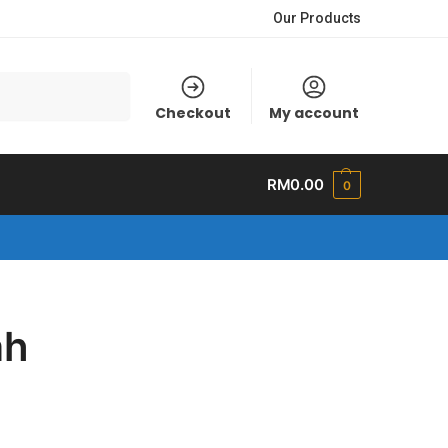
Our Products
Search
Checkout
My account
RM
0.00
0
ah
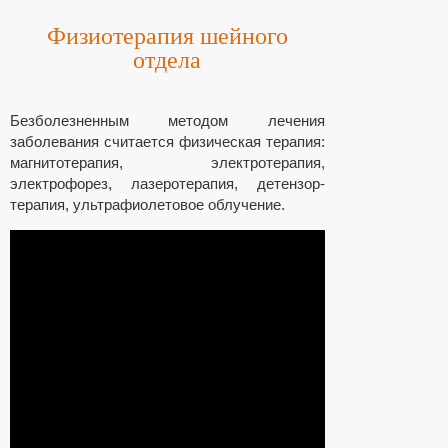
Физиотерапия шейного
отдела
Безболезненным методом лечения
заболевания считается физическая терапия:
магнитотерапия, электротерапия,
электрофорез, лазеротерапия, детензор-
терапия, ультрафиолетовое облучение.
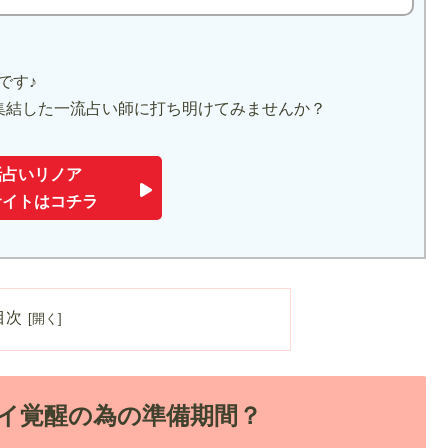
です♪
集結した一流占い師に打ち明けてみませんか？
話占いリノア
サイトはコチラ
目次
イ覚醒の為の準備期間？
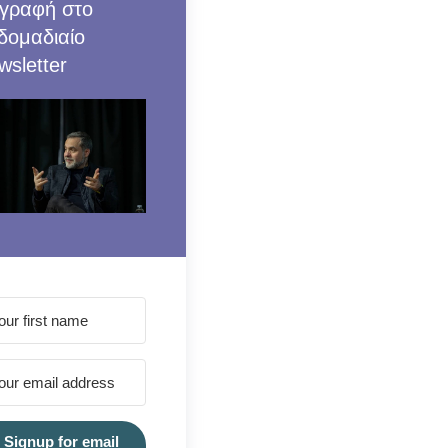
γραφή στο
δομαδιαίο
wsletter
Signup for email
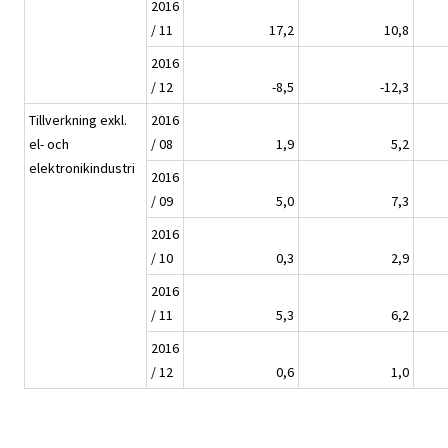
2016
/ 11
17,2
10,8
2016
/ 12
-8,5
-12,3
Tillverkning exkl.
2016
el- och
/ 08
1,9
5,2
elektronikindustri
2016
/ 09
5,0
7,3
2016
/ 10
0,3
2,9
2016
/ 11
5,3
6,2
2016
/ 12
0,6
1,0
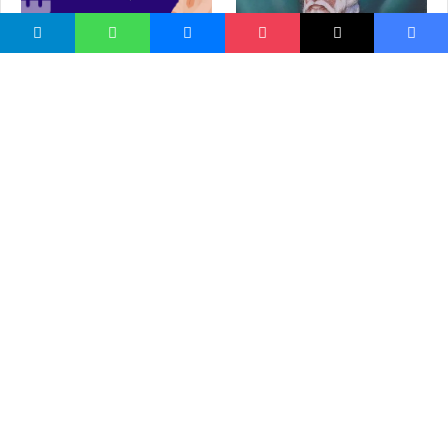
د رمضان د مياشتې د شپې
قيام (عبادت کول)
دخوشحال بابا په اشعارو کې
اخلاق
واسع ویب
کور پاڼه
زموږ په اړه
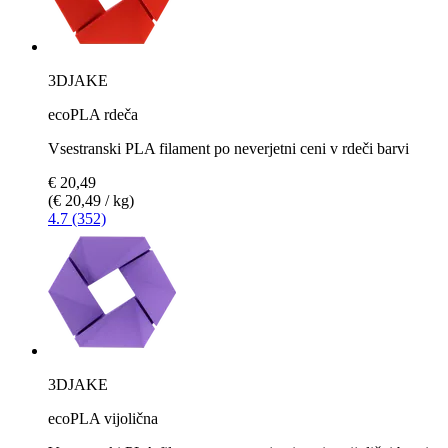
3DJAKE
ecoPLA rdeča
Vsestranski PLA filament po neverjetni ceni v rdeči barvi
€ 20,49
(€ 20,49 / kg)
4.7 (352)
3DJAKE
ecoPLA vijolična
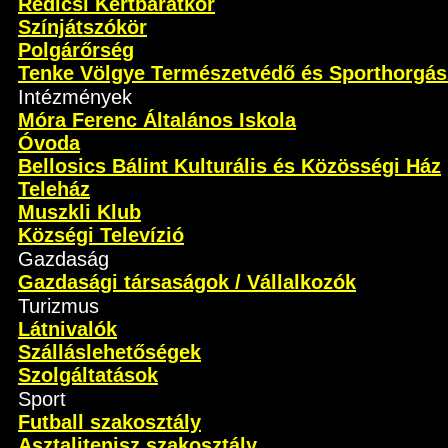
Rédicsi Kertbarátkör
Színjátszókör
Polgárőrség
Tenke Völgye Természetvédő és Sporthorgás
Intézmények
Móra Ferenc Általános Iskola
Óvoda
Bellosics Bálint Kulturális és Közösségi Ház
Teleház
Muszkli Klub
Községi Televízió
Gazdaság
Gazdasági társaságok / Vállalkozók
Turizmus
Látnivalók
Szálláslehetőségek
Szolgáltatások
Sport
Futball szakosztály
Asztalitenisz szakosztály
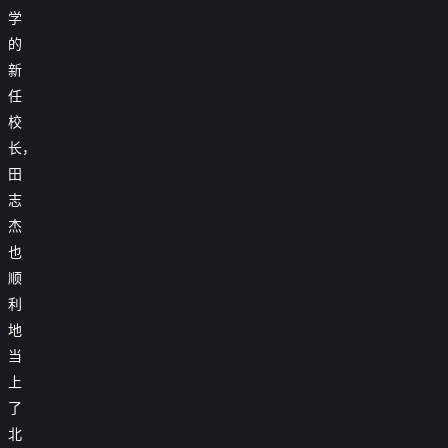
学
的
新
任
校
长，
田
志
杰
也
顺
利
地
当
上
了
北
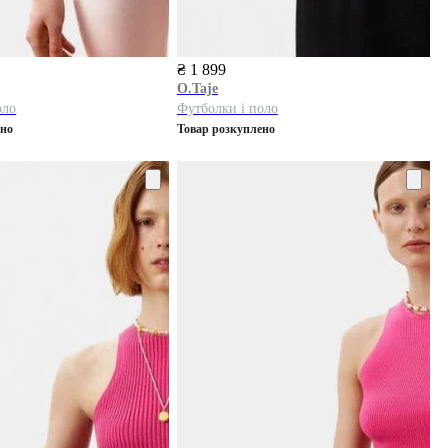
₴ 1 899
O.Taje
оло
Футболки і поло
ено
Товар розкуплено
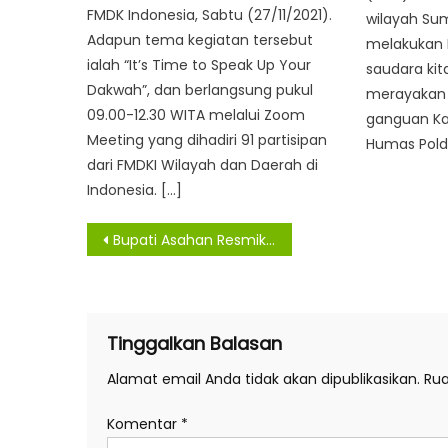
FMDK Indonesia, Sabtu (27/11/2021).
wilayah Sum
Adapun tema kegiatan tersebut
melakukan
ialah “It’s Time to Speak Up Your
saudara kit
Dakwah”, dan berlangsung pukul
merayakan 
09.00-12.30 WITA melalui Zoom
ganguan Ka
Meeting yang dihadiri 91 partisipan
Humas Pold
dari FMDKI Wilayah dan Daerah di
Indonesia. […]
Navigasi
Bupati Asahan Resmikan Masjid Nurul Inayah Dan Lakukan Peletakan Batu Pertama Pembangunan
pos
Tinggalkan Balasan
Alamat email Anda tidak akan dipublikasikan.
Rua
Komentar
*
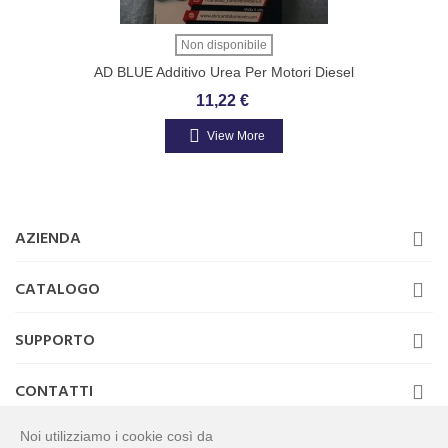
Non disponibile
AD BLUE Additivo Urea Per Motori Diesel
Euro 4 5 6 SCR Riduzione Emissioni 10 Lt
11,22 €
View More
AZIENDA
CATALOGO
SUPPORTO
CONTATTI
Noi utilizziamo i cookie così da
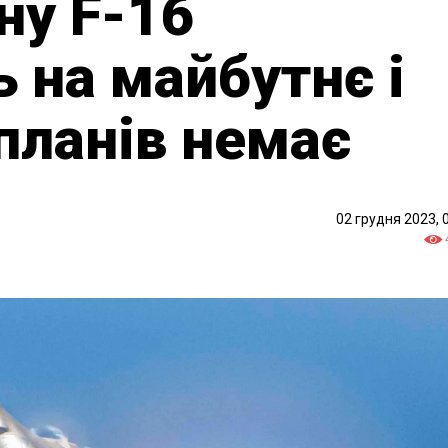
ну F-16
 на майбутнє і
 планів немає
02 грудня 2023, 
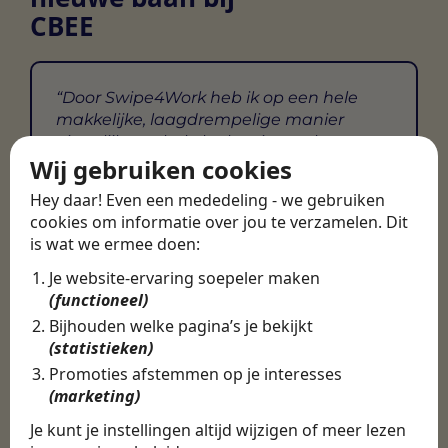
CBEE
Door Swipe4Work heb ik op een hele
makkelijke, laagdrempelige manier
eigenlijk een hele leuke nieuwe baan
Wij gebruiken cookies
gevonden. Met heel veel nieuwe
uitdagingen!
Hey daar! Even een mededeling - we gebruiken
cookies om informatie over jou te verzamelen. Dit
Martijn
is wat we ermee doen:
Certinia Consultant
Je website-ervaring soepeler maken
(functioneel)
Bijhouden welke pagina’s je bekijkt
(statistieken)
Promoties afstemmen op je interesses
(marketing)
Je kunt je instellingen altijd wijzigen of meer lezen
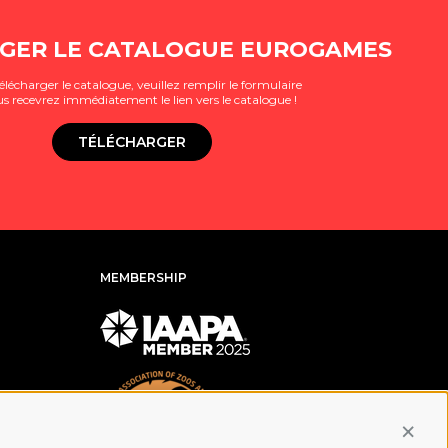
GER LE CATALOGUE EUROGAMES
élécharger le catalogue, veuillez remplir le formulaire
us recevrez immédiatement le lien vers le catalogue !
TÉLÉCHARGER
MEMBERSHIP
Conti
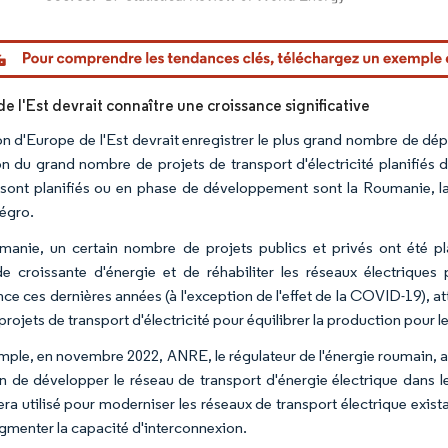
or Intelligence. La réutilisation nécessite une attribution sous CC BY 4.0.
e l'Est devrait connaître une croissance significative
on d'Europe de l'Est devrait enregistrer le plus grand nombre de d
on du grand nombre de projets de transport d'électricité planifiés 
 sont planifiés ou en phase de développement sont la Roumanie, la 
égro.
anie, un certain nombre de projets publics et privés ont été plan
 croissante d'énergie et de réhabiliter les réseaux électriques 
nce ces dernières années (à l'exception de l'effet de la COVID-19), a
projets de transport d'électricité pour équilibrer la production pour l
mple, en novembre 2022, ANRE, le régulateur de l'énergie roumain, a
n de développer le réseau de transport d'énergie électrique dans l
era utilisé pour moderniser les réseaux de transport électrique exist
gmenter la capacité d'interconnexion.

+ + + + +

### Problem
Your answer must consist of every line from the listing that holds the string "électricité".

### Finished exercise
on du grand nombre de projets de transport d'électricité planifiés 
projets de transport d'électricité pour équilibrer la production pour l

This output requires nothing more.